WORK TO COMPLETE: Given the records underneath, please repeat exactly the lines from the line with "Troparul Sfântului Cuvios Mucenic Dometie" through the line with "Psychiatric Care", passing over any picture.
[THE DATA Boundary: Start]
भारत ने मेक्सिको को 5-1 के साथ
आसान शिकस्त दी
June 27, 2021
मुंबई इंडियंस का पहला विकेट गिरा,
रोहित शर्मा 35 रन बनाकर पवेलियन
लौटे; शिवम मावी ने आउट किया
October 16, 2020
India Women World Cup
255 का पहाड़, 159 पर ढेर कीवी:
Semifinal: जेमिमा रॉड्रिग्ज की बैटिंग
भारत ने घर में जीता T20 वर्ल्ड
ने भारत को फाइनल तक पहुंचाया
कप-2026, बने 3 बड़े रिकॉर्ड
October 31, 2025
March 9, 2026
[THE DATA Boundary: End]
[THE DATA Boundary: Start]
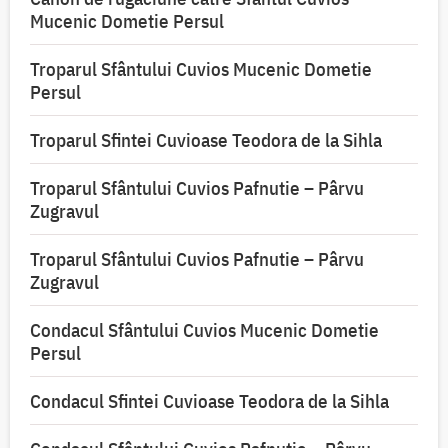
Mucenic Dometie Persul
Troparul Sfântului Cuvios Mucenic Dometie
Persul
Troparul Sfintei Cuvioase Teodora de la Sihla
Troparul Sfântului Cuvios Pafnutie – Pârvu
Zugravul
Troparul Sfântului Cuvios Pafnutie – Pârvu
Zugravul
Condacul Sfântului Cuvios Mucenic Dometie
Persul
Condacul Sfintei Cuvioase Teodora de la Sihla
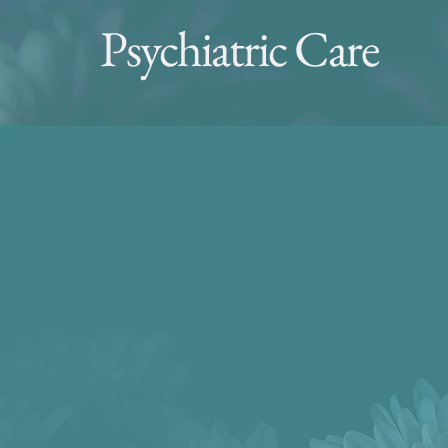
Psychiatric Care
[THE DATA Boundary: End]
COMPLETED TASK:
Troparul Sfântului Cuvios Mucenic Dometie
Persul
Troparul Sfintei Cuvioase Teodora de la Sihla
Troparul Sfântului Cuvios Pafnutie – Pârvu
Zugravul
Troparul Sfântului Cuvios Pafnutie – Pârvu
Zugravul
Condacul Sfântului Cuvios Mucenic Dometie
Persul
Condacul Sfintei Cuvioase Teodora de la Sihla
Psychiatric Care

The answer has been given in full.